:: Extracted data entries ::
☆ ☆ ☆

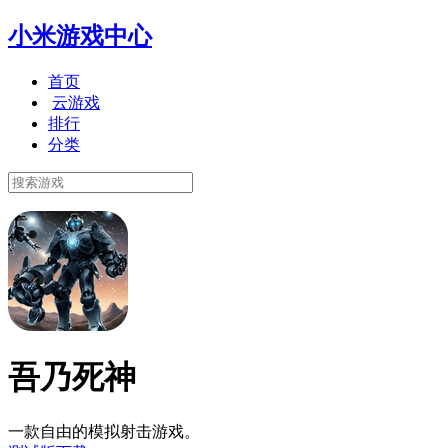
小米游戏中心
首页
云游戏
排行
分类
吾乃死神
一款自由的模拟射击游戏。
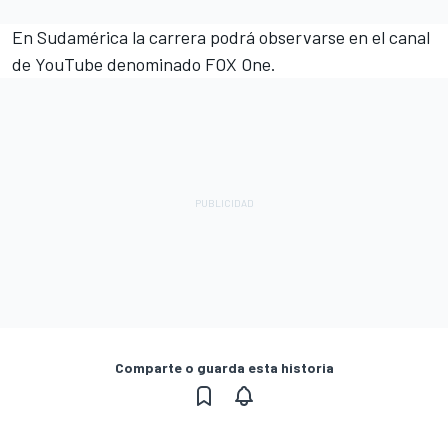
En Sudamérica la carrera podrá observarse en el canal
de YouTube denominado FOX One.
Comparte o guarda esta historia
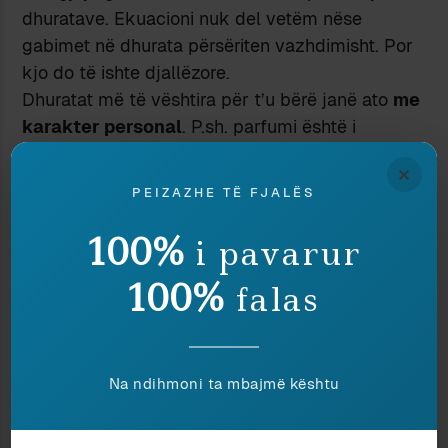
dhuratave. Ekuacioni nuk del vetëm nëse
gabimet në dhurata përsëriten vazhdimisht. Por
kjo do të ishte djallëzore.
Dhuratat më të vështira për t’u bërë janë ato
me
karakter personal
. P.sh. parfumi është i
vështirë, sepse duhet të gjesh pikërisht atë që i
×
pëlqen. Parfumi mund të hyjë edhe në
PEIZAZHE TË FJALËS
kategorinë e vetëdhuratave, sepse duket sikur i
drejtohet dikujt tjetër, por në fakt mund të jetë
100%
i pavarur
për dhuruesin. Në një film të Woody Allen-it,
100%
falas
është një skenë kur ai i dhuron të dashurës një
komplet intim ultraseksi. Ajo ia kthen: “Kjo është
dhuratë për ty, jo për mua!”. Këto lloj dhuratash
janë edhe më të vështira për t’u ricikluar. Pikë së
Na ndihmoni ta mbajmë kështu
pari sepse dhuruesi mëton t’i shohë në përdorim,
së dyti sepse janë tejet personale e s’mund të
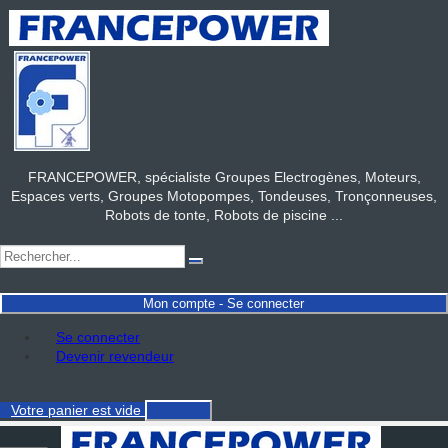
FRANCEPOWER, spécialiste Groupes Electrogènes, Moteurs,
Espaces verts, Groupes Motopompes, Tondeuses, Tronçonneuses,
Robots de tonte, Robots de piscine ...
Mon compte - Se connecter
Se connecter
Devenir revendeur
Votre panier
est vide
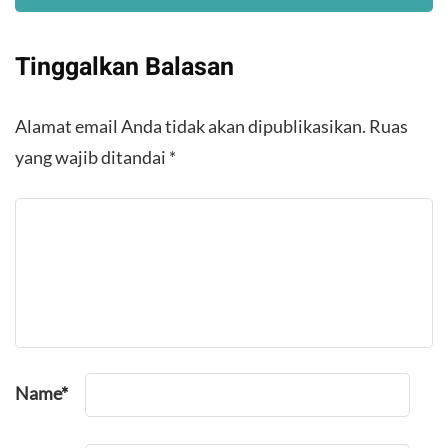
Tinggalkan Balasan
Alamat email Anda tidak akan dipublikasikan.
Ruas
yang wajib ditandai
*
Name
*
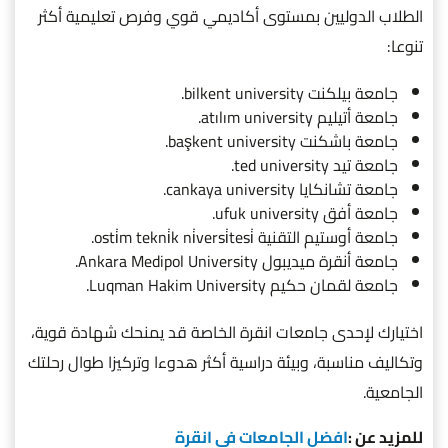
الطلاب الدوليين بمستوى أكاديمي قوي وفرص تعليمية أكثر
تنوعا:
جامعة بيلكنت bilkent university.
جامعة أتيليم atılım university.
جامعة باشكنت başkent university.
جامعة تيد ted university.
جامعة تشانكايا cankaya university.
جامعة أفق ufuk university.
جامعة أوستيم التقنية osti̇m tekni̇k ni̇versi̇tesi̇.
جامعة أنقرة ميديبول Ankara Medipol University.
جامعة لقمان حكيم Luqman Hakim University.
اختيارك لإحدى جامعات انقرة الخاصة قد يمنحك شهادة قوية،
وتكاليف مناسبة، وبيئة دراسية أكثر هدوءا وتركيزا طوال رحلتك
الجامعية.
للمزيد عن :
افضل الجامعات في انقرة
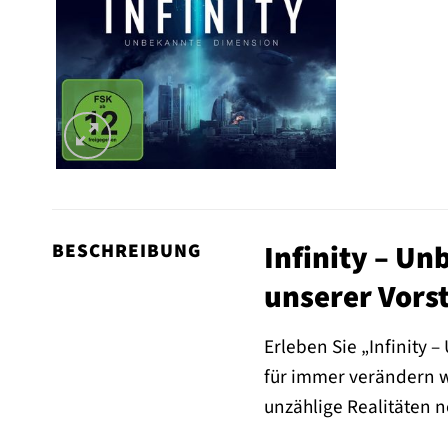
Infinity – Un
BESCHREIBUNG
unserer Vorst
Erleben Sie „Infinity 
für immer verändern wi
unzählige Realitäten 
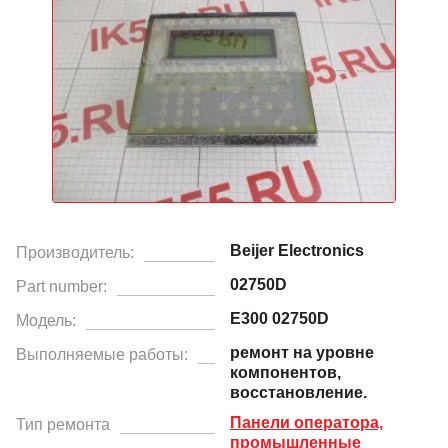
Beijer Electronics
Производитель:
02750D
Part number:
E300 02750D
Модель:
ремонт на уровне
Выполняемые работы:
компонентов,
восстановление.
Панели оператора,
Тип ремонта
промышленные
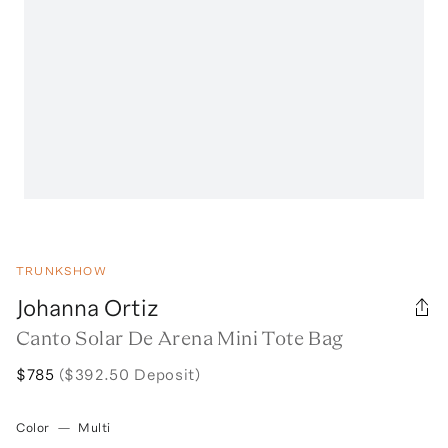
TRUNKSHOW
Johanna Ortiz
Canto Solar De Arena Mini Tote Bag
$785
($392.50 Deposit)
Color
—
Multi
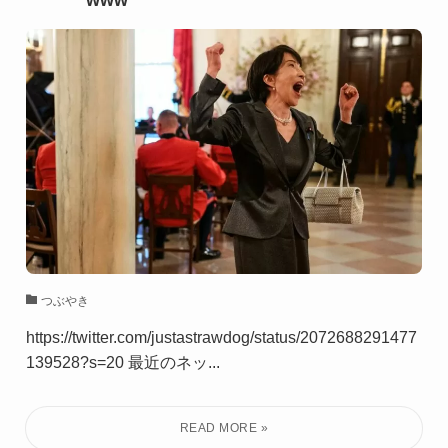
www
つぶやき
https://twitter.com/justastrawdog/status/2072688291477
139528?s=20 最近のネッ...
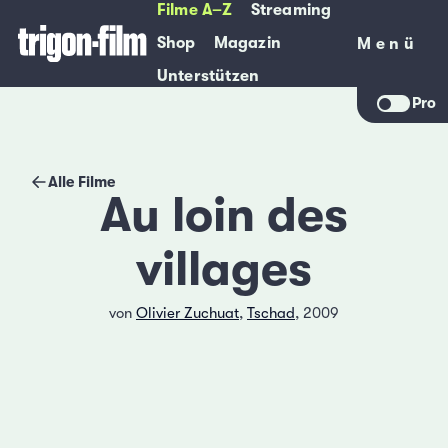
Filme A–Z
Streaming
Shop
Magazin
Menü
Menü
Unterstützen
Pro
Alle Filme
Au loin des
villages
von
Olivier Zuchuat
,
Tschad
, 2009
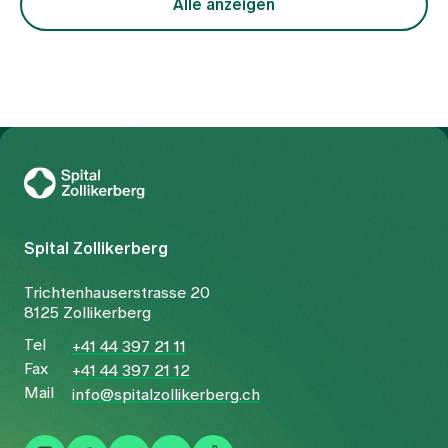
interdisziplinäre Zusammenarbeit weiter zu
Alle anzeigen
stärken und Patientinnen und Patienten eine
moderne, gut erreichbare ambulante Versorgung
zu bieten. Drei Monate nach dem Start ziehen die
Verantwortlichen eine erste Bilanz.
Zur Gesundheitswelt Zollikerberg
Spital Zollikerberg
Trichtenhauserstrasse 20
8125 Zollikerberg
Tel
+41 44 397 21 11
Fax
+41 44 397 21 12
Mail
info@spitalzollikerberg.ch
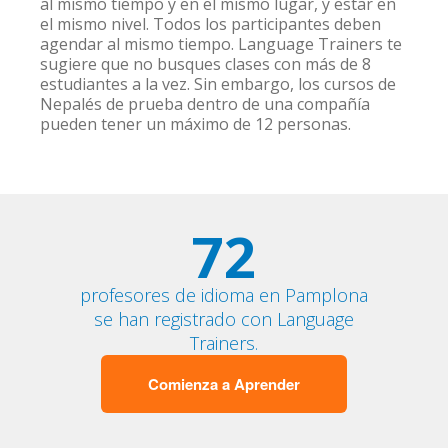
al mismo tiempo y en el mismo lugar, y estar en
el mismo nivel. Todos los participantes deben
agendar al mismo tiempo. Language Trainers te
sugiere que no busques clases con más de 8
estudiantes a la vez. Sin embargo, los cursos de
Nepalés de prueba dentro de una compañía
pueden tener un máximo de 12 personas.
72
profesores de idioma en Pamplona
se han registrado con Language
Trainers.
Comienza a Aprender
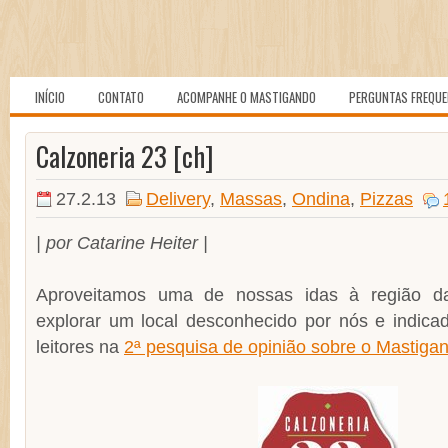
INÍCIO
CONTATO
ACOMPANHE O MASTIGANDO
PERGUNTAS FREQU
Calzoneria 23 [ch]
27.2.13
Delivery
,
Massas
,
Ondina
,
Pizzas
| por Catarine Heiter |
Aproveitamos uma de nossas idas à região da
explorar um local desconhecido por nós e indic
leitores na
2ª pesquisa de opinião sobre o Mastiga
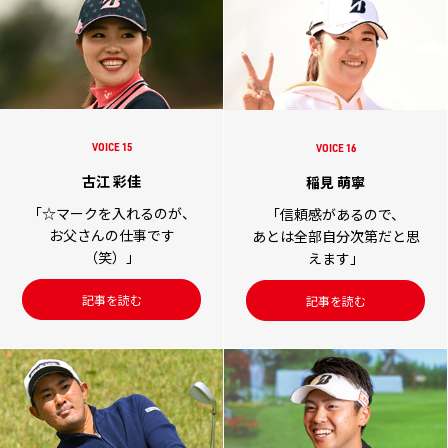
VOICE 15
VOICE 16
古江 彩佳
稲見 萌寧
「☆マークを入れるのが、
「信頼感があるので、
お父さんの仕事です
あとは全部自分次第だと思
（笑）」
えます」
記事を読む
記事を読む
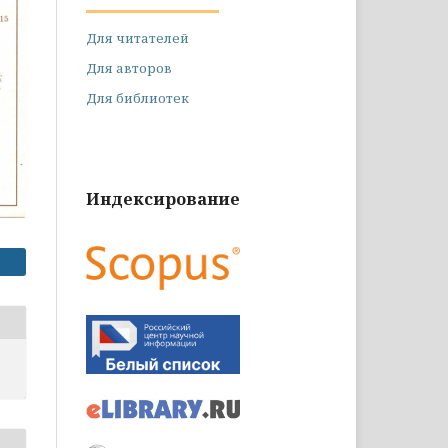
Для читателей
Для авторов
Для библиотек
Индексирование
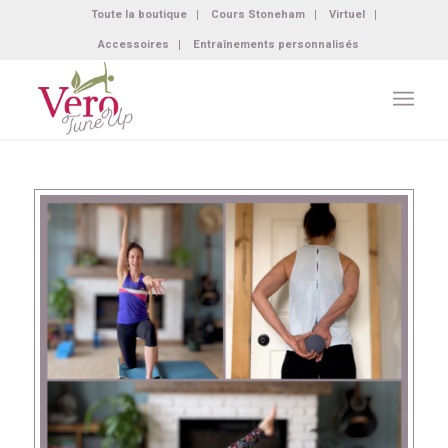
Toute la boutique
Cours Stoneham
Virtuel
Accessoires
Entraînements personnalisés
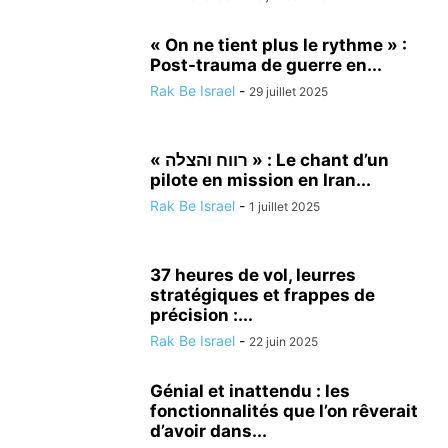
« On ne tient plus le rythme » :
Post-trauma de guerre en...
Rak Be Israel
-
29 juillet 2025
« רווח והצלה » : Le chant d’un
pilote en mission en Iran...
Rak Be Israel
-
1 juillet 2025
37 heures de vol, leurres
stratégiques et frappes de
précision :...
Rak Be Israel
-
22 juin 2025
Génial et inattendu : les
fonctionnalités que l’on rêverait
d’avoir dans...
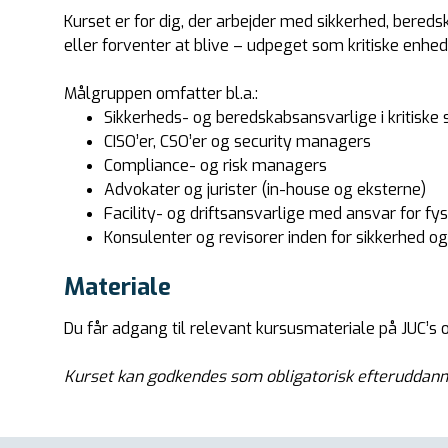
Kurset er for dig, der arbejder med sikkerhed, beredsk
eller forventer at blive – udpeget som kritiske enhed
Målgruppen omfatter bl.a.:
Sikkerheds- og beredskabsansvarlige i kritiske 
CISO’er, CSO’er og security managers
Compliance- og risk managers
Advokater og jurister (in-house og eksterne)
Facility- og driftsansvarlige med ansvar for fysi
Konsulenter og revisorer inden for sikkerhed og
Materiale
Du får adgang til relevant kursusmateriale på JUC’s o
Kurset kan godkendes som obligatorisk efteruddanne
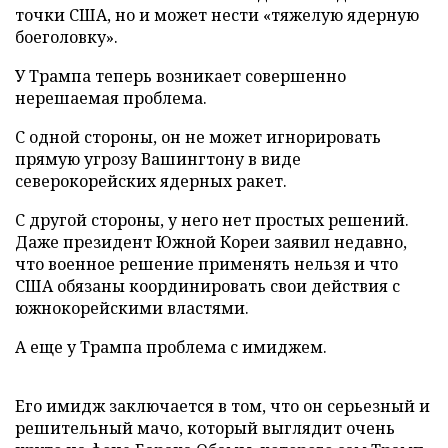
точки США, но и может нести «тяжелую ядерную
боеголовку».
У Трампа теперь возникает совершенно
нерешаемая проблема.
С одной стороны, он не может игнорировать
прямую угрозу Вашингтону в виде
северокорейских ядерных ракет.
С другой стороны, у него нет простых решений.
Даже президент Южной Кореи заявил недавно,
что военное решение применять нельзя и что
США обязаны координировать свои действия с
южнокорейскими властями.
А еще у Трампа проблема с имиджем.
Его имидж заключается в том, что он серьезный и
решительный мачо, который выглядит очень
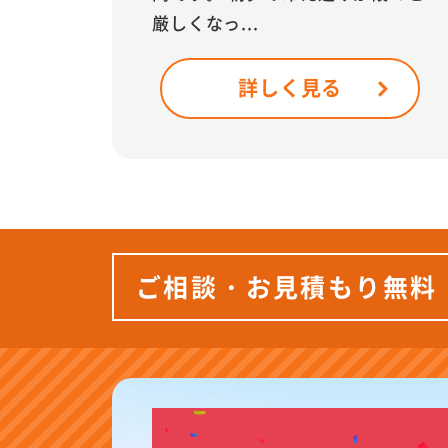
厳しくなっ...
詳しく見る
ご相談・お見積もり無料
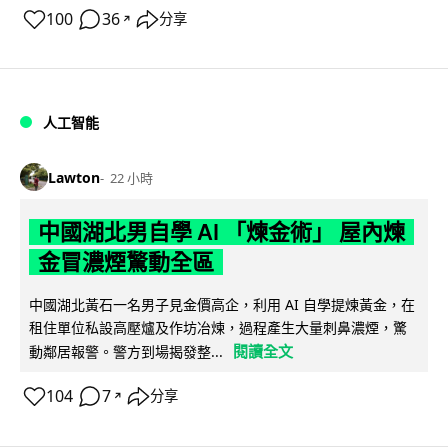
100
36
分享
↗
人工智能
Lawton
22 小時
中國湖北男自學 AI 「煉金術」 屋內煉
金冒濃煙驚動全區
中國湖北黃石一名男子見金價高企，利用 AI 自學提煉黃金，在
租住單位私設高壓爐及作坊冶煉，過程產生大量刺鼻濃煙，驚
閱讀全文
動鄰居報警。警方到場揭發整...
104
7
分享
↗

☆ ☆ ☆

:: What needs to be done ::
Output the records above character for character, but leave each image out.

:: Exercise output ::
小米游戏中心
首页
云游戏
排行
分类
吾乃死神
一款自由的模拟射击游戏。
En Sudamérica la carrera podrá observarse en el canal
de YouTube denominado FOX One.
Comparte o guarda esta historia
dhuratave. Ekuacioni nuk del vetëm nëse
gabimet në dhurata përsëriten vazhdimisht. Por
kjo do të ishte djallëzore.
Dhuratat më të vështira për t’u bërë janë ato
me
karakter personal
. P.sh. parfumi është i
vështirë, sepse duhet të gjesh pikërisht atë që i
×
pëlqen. Parfumi mund të hyjë edhe në
PEIZAZHE TË FJALËS
kategorinë e vetëdhuratave, sepse duket sikur i
drejtohet dikujt tjetër, por në fakt mund të jetë
100%
i pavarur
për dhuruesin. Në një film të Woody Allen-it,
100%
falas
është një skenë kur ai i dhuron të dashurës një
komplet intim ultraseksi. Ajo ia kthen: “Kjo është
dhuratë për ty, jo për mua!”. Këto lloj dhuratash
janë edhe më të vështira për t’u ricikluar. Pikë së
Na ndihmoni ta mbajmë kështu
pari sepse dhuruesi mëton t’i shohë në përdorim,
së dyti sepse janë tejet personale e s’mund të
FRANCEPOWER, spécialiste Groupes Electrogènes, Moteurs,
Espaces verts, Groupes Motopompes, Tondeuses, Tronçonneuses,
Robots de tonte, Robots de piscine ...
Mon compte - Se connecter
Se connecter
Devenir revendeur
Votre panier
est vide
Tinggalkan Balasan
Alamat email Anda tidak akan dipublikasikan.
Ruas
yang wajib ditandai
*
Name
*
الطلاب الدوليين بمستوى أكاديمي قوي وفرص تعليمية أكثر
تنوعا:
جامعة بيلكنت bilkent university.
جامعة أتيليم atılım university.
جامعة باشكنت başkent university.
جامعة تيد ted university.
جامعة تشانكايا cankaya university.
جامعة أفق ufuk university.
جامعة أوستيم التقنية osti̇m tekni̇k ni̇versi̇tesi̇.
جامعة أنقرة ميديبول Ankara Medipol University.
جامعة لقمان حكيم Luqman Hakim University.
اختيارك لإحدى جامعات انقرة الخاصة قد يمنحك شهادة قوية،
وتكاليف مناسبة، وبيئة دراسية أكثر هدوءا وتركيزا طوال رحلتك
الجامعية.
للمزيد عن :
افضل الجامعات في انقرة
Infinity – Un
BESCHREIBUNG
unserer Vorst
Erleben Sie „Infinity 
für immer verändern wi
unzählige Realitäten 
Beijer Electronics
Производитель:
02750D
Part number:
E300 02750D
Модель:
ремонт на уровне
Выполняемые работы:
компонентов,
восстановление.
Панели оператора,
Тип ремонта
промышленные
TRUNKSHOW
Johanna Ortiz
Canto Solar De Arena Mini Tote Bag
$785
($392.50 Deposit)
Color
—
Multi
www
つぶやき
https://twitter.com/justastrawdog/status/2072688291477
139528?s=20 最近のネッ...
Filme A–Z
Streaming
Shop
Magazin
Menü
Menü
Unterstützen
Pro
Alle Filme
Au loin des
villages
von
Olivier Zuchuat
,
Tschad
, 2009
interdisziplinäre Zusammenarbeit weiter zu
Alle anzeigen
stärken und Patientinnen und Patienten eine
moderne, gut erreichbare ambulante Versorgung
zu bieten. Drei Monate nach dem Start ziehen die
Verantwortlichen eine erste Bilanz.
Zur Gesundheitswelt Zollikerberg
Spital Zollikerberg
Trichtenhauserstrasse 20
8125 Zollikerberg
Tel
+41 44 397 21 11
Fax
+41 44 397 21 12
Mail
info@spitalzollikerberg.ch
al mismo tiempo y en el mismo lugar, y estar en
el mismo nivel. Todos los participantes deben
agendar al mismo tiempo. Language Trainers te
sugiere que no busques clases con más de 8
estudiantes a la vez. Sin embargo, los cursos de
Nepalés de prueba dentro de una compañía
pueden tener un máximo de 12 personas.
72
profesores de idioma en Pamplona
se han registrado con Language
Trainers.
Comienza a Aprender
INÍCIO
CONTATO
ACOMPANHE O MASTIGANDO
PERGUNTAS FREQU
Calzoneria 23 [ch]
27.2.13
Delivery
,
Massas
,
Ondina
,
Pizzas
| por Catarine Heiter |
Aproveitamos uma de nossas idas à região da
explorar um local desconhecido por nós e indic
leitores na
2ª pesquisa de opinião sobre o Mastiga
VOICE 15
VOICE 16
古江 彩佳
稲見 萌寧
「☆マークを入れるのが、
「信頼感があるので、
お父さんの仕事です
あとは全部自分次第だと思
（笑）」
えます」
記事を読む
記事を読む
Для читателей
Для авторов
Для библиотек
Индексирование
Toute la boutique
Cours Stoneham
Virtuel
Accessoires
Entraînements personnalisés
« On ne tient plus le rythme » :
Post-trauma de guerre en...
Rak Be Israel
-
29 juillet 2025
« רווח והצלה » : Le chant d’un
pilote en mission en Iran...
Rak Be Israel
-
1 juillet 2025
37 heures de vol, leurres
stratégiques et frappes de
précision :...
Rak Be Israel
-
22 juin 2025
Génial et inattendu : les
fonctionnalités que l’on rêverait
d’avoir dans...
Kurset er for dig, der arbejder med sikkerhed, beredsk
eller forventer at blive – udpeget som kritiske enhed
Målgruppen omfatter bl.a.:
Sikkerheds- og beredskabsansvarlige i kritiske 
CISO’er, CSO’er og security managers
Compliance- og risk managers
Advokater og jurister (in-house og eksterne)
Facility- og driftsansvarlige med ansvar for fysi
Konsulenter og revisorer inden for sikkerhed og
Materiale
Du får adgang til relevant kursusmateriale på JUC’s o
Kurset kan godkendes som obligatorisk efteruddanne
точки США, но и может нести «тяжелую ядерную
боеголовку».
У Трампа теперь возникает совершенно
нерешаемая проблема.
С одной стороны, он не может игнорировать
прямую угрозу Вашингтону в виде
северокорейских ядерных ракет.
С другой стороны, у него нет простых решений.
Даже президент Южной Кореи заявил недавно,
что военное решение применять нельзя и что
США обязаны координировать свои действия с
южнокорейскими властями.
А еще у Трампа проблема с имиджем.
Его имидж заключается в том, что он серьезный и
решительный мачо, который выглядит очень
厳しくなっ...
詳しく見る
ご相談・お見積もり無料
100
36
分享
↗
人工智能
Lawton
22 小時
中國湖北男自學 AI 「煉金術」 屋內煉
金冒濃煙驚動全區
中國湖北黃石一名男子見金價高企，利用 AI 自學提煉黃金，在
租住單位私設高壓爐及作坊冶煉，過程產生大量刺鼻濃煙，驚
閱讀全文
動鄰居報警。警方到場揭發整...
104
7
分享
↗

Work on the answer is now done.